PROBLEM DETAILS = Line count for the string "دولة" in the records below: report that figure and nothing else.

:::

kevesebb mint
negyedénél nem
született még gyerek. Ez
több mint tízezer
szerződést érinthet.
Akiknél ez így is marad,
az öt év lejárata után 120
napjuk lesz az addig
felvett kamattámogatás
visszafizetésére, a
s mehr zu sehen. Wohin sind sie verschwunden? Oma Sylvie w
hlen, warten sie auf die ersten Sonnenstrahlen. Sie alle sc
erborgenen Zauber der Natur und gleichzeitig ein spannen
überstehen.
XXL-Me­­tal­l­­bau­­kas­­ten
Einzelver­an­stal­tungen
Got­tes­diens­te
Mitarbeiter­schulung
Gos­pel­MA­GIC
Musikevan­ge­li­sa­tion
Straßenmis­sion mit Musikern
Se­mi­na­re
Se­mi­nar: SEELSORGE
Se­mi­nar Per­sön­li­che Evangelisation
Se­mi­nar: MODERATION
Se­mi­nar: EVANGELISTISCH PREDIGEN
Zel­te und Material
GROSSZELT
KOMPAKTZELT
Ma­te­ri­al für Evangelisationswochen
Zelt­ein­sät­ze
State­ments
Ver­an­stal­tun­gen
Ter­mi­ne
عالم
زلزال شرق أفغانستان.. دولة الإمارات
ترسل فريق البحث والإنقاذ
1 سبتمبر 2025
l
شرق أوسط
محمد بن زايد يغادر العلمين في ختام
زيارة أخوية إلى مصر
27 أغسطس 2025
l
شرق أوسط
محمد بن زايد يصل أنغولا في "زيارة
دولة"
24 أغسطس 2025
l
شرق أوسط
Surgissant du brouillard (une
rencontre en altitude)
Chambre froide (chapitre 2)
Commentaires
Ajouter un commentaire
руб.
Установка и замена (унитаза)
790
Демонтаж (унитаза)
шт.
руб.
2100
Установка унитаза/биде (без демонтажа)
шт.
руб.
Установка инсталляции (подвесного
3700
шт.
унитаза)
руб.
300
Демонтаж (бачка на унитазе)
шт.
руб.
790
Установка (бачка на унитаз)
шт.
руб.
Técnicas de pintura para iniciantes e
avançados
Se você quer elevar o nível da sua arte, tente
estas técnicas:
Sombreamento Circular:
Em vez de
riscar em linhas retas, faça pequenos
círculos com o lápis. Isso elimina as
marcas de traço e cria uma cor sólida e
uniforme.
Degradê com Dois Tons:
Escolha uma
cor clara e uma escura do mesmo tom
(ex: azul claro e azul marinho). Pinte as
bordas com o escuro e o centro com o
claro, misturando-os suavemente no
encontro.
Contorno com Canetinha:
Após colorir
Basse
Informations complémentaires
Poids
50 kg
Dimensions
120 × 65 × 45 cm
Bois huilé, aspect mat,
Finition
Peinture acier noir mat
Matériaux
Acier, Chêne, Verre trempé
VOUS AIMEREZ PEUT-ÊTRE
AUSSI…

:::

RESULT FOR THIS EXERCISE = 2